The US dollar pulled back initially during the trading session on Friday but turned around to show signs of strength as we hang about the 1.26 handle. Perhaps even more importantly, the 200-day EMA sits right there as well, so I think it makes sense that we would hesitate in this general area. If we can break above the 1.26 level with decided momentum, I think it likely that the US dollar would continue to rally against the Canadian dollar, perhaps in a much bigger move from a longer-term standpoint.
On the breakout to the upside, I believe that we would go looking towards the 1.30 handle, perhaps even higher than that. This is a market that is highly correlated to the crude oil market, which has been seeing quite a bit of its own issues as of late. Nonetheless, as we start off this week, it will be interesting to see how we behave due to the fact that OPEC+ continues to struggle with some type of production schedule, and the previous week featured a significant drop in gasoline withdrawal from the US inventory.
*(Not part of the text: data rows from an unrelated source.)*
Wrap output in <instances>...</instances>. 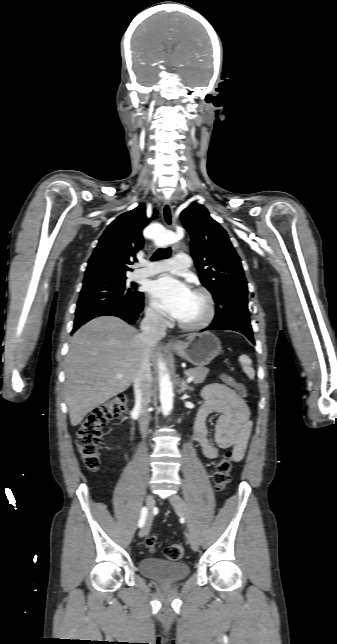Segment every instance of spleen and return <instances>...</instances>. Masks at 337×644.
Segmentation results:
<instances>
[{
	"label": "spleen",
	"mask_w": 337,
	"mask_h": 644,
	"mask_svg": "<svg viewBox=\"0 0 337 644\" xmlns=\"http://www.w3.org/2000/svg\"><path fill=\"white\" fill-rule=\"evenodd\" d=\"M239 362L242 366V370L245 372V374L250 378L254 379L255 377V371L252 368V361L247 355H241L239 357Z\"/></svg>",
	"instance_id": "obj_1"
}]
</instances>
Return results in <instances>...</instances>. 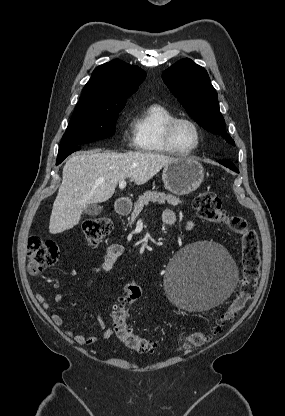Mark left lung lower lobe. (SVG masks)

If that is going to be the case, then it is perhaps a signal that oil has topped.
To the downside, if we were to break down below the 1.25 handle, then it would be a very negative turn of events, reaching down towards the 50-day EMA. We are in a longer term downtrend over the last several quarters, so if we do break out to the upside it could be a significant trend change. When you look at the longer-term monthly charts, the 1.20 handle has been crucial more than once, and I think it makes sense that we have seen a nice push higher from there. Ultimately, this is a market that I think will continue to be noisy, but the next week or so will probably be crucial as to where we go longer term, so we need to pay close attention to how this plays out. As things stand right now, we are in the precipice of a major trend change, and this could end up being a very strong opportunity.